── Data for analysis

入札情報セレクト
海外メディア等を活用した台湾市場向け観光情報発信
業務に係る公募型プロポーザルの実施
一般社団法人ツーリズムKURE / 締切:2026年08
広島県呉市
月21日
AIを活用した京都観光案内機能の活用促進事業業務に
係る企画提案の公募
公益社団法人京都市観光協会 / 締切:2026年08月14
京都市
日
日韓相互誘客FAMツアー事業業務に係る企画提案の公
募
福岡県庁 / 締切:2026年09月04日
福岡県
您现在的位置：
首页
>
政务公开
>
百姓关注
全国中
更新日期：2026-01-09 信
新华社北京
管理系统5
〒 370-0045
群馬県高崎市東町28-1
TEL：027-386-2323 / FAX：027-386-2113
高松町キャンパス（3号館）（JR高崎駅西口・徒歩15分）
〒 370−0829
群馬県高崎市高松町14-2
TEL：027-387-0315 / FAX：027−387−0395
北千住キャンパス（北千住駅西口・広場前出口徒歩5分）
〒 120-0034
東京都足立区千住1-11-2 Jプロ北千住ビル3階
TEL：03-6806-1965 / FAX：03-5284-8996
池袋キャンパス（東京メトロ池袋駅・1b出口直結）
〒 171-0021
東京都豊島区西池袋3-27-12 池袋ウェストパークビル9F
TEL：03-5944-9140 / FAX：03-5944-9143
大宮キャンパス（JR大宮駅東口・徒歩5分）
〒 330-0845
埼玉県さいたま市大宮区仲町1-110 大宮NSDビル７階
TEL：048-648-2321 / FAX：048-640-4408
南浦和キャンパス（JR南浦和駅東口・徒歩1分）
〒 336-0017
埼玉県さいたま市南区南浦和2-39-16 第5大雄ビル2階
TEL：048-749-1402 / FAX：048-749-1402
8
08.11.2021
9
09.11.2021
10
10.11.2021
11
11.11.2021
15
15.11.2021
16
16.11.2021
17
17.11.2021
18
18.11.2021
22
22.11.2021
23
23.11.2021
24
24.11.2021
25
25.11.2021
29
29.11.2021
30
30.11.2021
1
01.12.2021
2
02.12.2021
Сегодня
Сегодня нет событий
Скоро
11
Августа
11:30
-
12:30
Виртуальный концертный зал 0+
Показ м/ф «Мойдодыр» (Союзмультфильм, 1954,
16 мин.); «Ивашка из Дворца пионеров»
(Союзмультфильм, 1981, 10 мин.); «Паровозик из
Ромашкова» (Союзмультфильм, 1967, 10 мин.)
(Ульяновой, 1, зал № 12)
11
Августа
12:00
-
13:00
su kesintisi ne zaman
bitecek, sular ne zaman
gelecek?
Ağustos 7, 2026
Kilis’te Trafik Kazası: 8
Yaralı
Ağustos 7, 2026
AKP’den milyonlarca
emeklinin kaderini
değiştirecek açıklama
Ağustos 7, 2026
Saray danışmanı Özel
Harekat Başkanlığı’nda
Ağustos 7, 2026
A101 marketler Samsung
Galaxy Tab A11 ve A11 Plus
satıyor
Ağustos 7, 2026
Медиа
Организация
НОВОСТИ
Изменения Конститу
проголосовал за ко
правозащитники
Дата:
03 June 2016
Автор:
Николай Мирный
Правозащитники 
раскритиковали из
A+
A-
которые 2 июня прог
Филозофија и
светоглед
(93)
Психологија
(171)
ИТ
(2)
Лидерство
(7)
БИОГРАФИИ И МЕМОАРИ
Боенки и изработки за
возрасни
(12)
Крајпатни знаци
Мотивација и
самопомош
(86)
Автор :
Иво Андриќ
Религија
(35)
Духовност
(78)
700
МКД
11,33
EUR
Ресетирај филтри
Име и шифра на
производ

────

* _Work item_: After identifying the lines above that contain "Союзмультфильм", copy each one.

* _Response_:
Показ м/ф «Мойдодыр» (Союзмультфильм, 1954,
(Союзмультфильм, 1981, 10 мин.); «Паровозик из
Ромашкова» (Союзмультфильм, 1967, 10 мин.)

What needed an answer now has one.